Let $q$ be an accumulation point of $A$. There exists a point $x$ such that $d(x.q)< \frac{\delta}{2}- d(p_i,p_{m_j}) \tag{1}$ where $p_{m_{j}}$ is an arbitrary element of the subsequence {${p_{m_i}}$} which converges to $x$ (such a sequence exists since $x$ is in $A$) which means that for any $\epsilon>0$ there exists an integer $M$ such that whenever $m_i>M$, $d(p_{m_i},x)<\epsilon$. Setting $\epsilon=\frac{\delta}{2}+d(p_i,p_{m_j})$ we get $d(p_{m_i},x)< \frac{\delta}{2}+d(p_i,p_{m_j}) \tag{2}$ Adding $(1)$ and $(2)$ we get $$d(x,q)+d(p_{m_i},x)<\delta$$ using the triangle inequality, $$d(q,p_{m_i})<\delta$$ whenever $m_i>M$. So the subsequence ${p_{m_i}}$ converges to $q$ and it is in $A$. Is this correct?

Answer 1

No, it is not correct. For instance, you don't say what is that $\delta$ that you introduce in the second sentence of the proof. And it makes no sense to mention $d(m_i,x)$, since $m_i$ is an integer, not an element of your space.

Answer 2

Remark: I see that Apostol's accumulation point is different from limit point due to his word distinct. Then, by a definition, a set is closed iff it contains all of its accumulation points (in the sense of Apostol).

I understand that (perhaps) you want to prove that

Theorem   The set $\ A\ $ of all accumulation points (in the sense of Apostol) of any subset $\ S\ $ of arbitrary metric space $\ X\ $ is closed in $\ X$.

In particular, $\ S\ $ may be the set of all terms of a sequence in $\ X,\ $ for $\ S\ :=\ \{p_n: n\in\mathbb N\},\ $ where $\ p: \mathbb N\rightarrow X\ $ is an arbitrary sequence.
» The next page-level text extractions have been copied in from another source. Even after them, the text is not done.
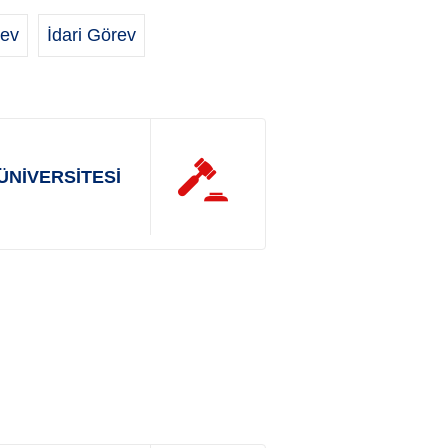
ev
İdari Görev
ÜNİVERSİTESİ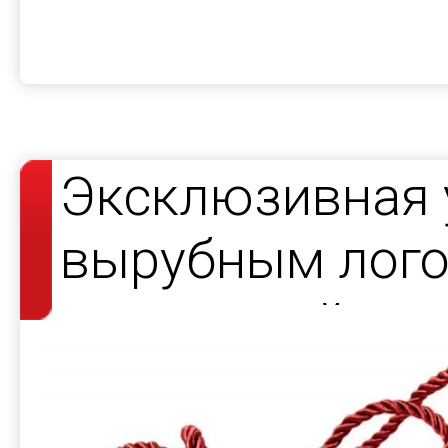
Эксклюзивная 
вырубным лого
подсветкой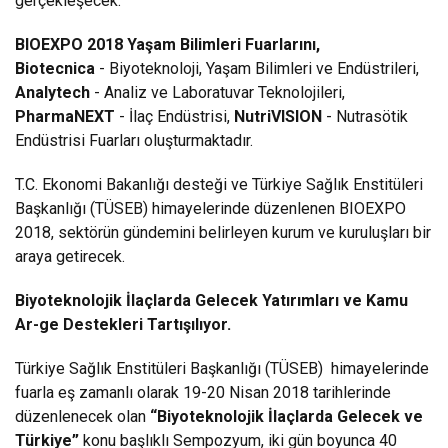
gerçekleşecek.
BIOEXPO 2018 Yaşam Bilimleri Fuarlarını,
Biotecnica
- Biyoteknoloji, Yaşam Bilimleri ve Endüstrileri,
Analytech
- Analiz ve Laboratuvar Teknolojileri,
PharmaNEXT
- İlaç Endüstrisi,
NutriVISION
- Nutrasötik
Endüstrisi Fuarları oluşturmaktadır.
T.C. Ekonomi Bakanlığı desteği ve Türkiye Sağlık Enstitüleri
Başkanlığı (TÜSEB) himayelerinde düzenlenen BIOEXPO
2018, sektörün gündemini belirleyen kurum ve kuruluşları bir
araya getirecek.
Biyoteknolojik İlaçlarda Gelecek Yatırımları ve Kamu
Ar-ge Destekleri Tartışılıyor.
Türkiye Sağlık Enstitüleri Başkanlığı (TÜSEB) himayelerinde
fuarla eş zamanlı olarak 19-20 Nisan 2018 tarihlerinde
düzenlenecek olan
“Biyoteknolojik İlaçlarda Gelecek ve
Türkiye”
konu başlıklı Sempozyum, iki gün boyunca 40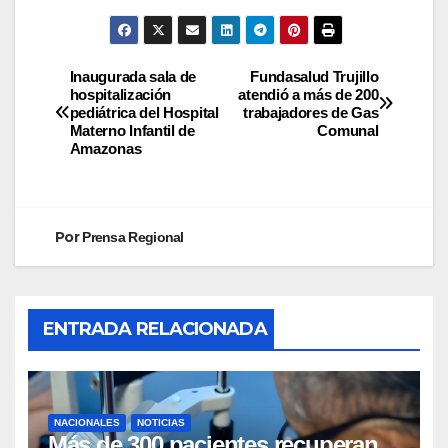
Inaugurada sala de
Fundasalud Trujillo
hospitalización
atendió a más de 200
pediátrica del Hospital
trabajadores de Gas
Materno Infantil de
Comunal
Amazonas
Por
Prensa Regional
ENTRADA RELACIONADA
NACIONALES
NOTICIAS
Más de 300 pacientes recuperan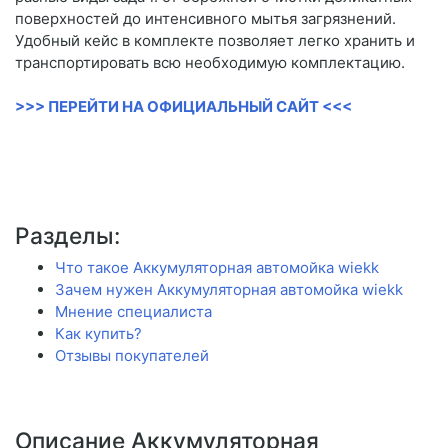
поверхностей до интенсивного мытья загрязнений.
Удобный кейс в комплекте позволяет легко хранить и
транспортировать всю необходимую комплектацию.
>>> ПЕРЕЙТИ НА ОФИЦИАЛЬНЫЙ САЙТ <<<
Разделы:
Что такое Аккумуляторная автомойка wiekk
Зачем нужен Аккумуляторная автомойка wiekk
Мнение специалиста
Как купить?
Отзывы покупателей
Описание Аккумуляторная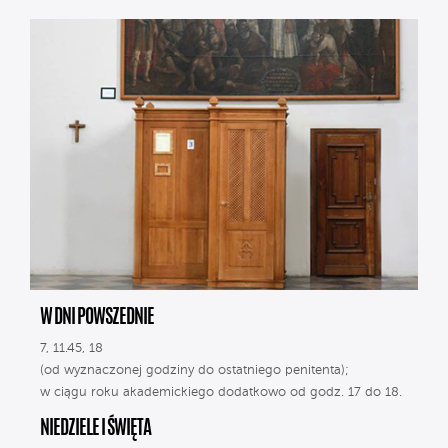
W DNI POWSZEDNIE
7, 11.45, 18
(od wyznaczonej godziny do ostatniego penitenta);
w ciągu roku akademickiego dodatkowo od godz. 17 do 18.
NIEDZIELE I ŚWIĘTA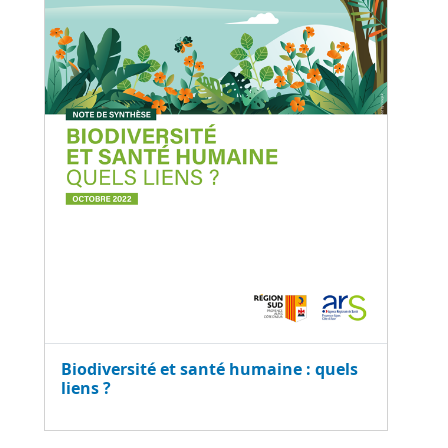
Biodiversité et santé humaine : quels
liens ?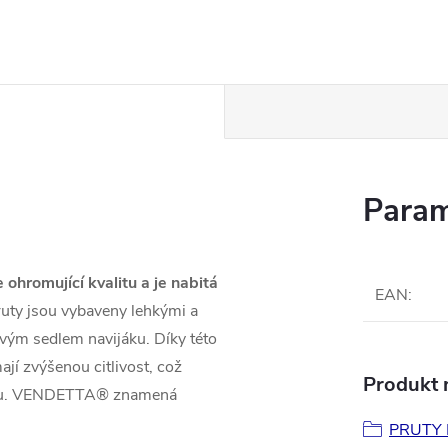
Param
hromující kvalitu a je nabitá
EAN
:
pruty jsou vybaveny lehkými a
ovým sedlem navijáku. Díky této
jí zvýšenou citlivost, což
Produkt n
rahou. VENDETTA® znamená
PRUTY 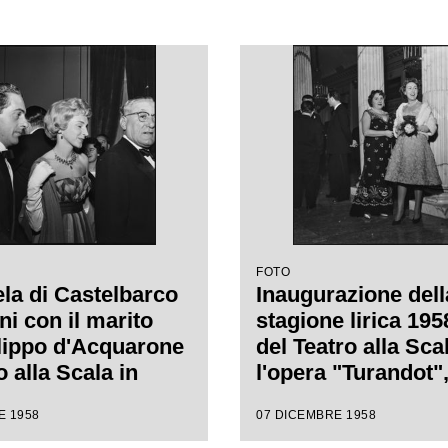
FOTO
a di Castelbarco
Inaugurazione dell
ni con il marito
stagione lirica 19
ilippo d'Acquarone
del Teatro alla Sca
o alla Scala in
l'opera "Turandot",
ne della serata
Giacomo Puccini, d
E 1958
07 DICEMBRE 1958
ale della stagione
da Antonino Votto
You may try to write a proof in a natural way by starting routinely (automatically) by expanding definitions:

Let $\ B\ $ be the set of all accumulation points of $\ A\ $. We want to show that $\ B\subseteq A.\ $ Thus, let point $\ b\in B.\ $ Every open ball $\ U(b,\ r)\ (\mbox{where}\ r>0)\ $ contains a point $\ a\in A\setminus\{b\}.\ $ Then, in turn, there exists $\ x\in U(a,\,\ d(a,\ b))\cap S\setminus\{a\}.\ $ Etc.
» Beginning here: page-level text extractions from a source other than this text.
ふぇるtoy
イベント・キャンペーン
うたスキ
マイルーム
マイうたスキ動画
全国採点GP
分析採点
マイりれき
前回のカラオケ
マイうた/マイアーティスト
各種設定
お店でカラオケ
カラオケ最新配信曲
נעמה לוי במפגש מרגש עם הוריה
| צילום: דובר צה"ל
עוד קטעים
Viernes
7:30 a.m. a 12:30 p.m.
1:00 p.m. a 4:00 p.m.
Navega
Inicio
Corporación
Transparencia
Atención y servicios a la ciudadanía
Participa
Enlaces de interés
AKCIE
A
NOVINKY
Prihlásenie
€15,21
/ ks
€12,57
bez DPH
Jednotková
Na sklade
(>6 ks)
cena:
Be careful, you have to show that $\ x\ne b.$

Good luck.

Answer 3

I feel that there is a need for a clean presentation of the unhappy situation created by combining and discussing together the two notions:

• closed set
• accumulation point

(The hidden nuisance problem is due to logical element "distinct". This forces considering two cases where a single homogenous one would do).

At the given elementary level, it is necessary to spell out the relevant definitions. Everything happens within a metric space $\ (X\ d).\ $ Our OP have already kindly provided the definition of the accumulation point of arbitrary set $\ S\subseteq X.\ $ Now, by definition:

DEFINITION $\ S\ $ is closed $\ \Leftarrow:\Rightarrow\ A\subseteq S,\ $ where $\ A\ $ is the set of all accumulation points of $\ S.$

Now, under the above notation, when $\ A\ $ is the set of all accumulation points of $\ S,\ $ the OP problem can be sated as:

THEOREM   $\ A\ $ is closed.

PROOF Let $\ B\ $ be the set of all accumulation points of $\ A.\ $ According to the above definition of a closed set, we have to show that

$$ B\subseteq A $$

If you read my previous answer all the way to "Etc." you will see that every point $\ b\in B\ $ is an accumulation point of $\ S\ $ hence $\ b\in A;\ $ in other words, $\ B\subseteq A.\ $ End Of PROOF

I felt it pedagogical to write these two notes instead of one, it should help -- that's how I feel.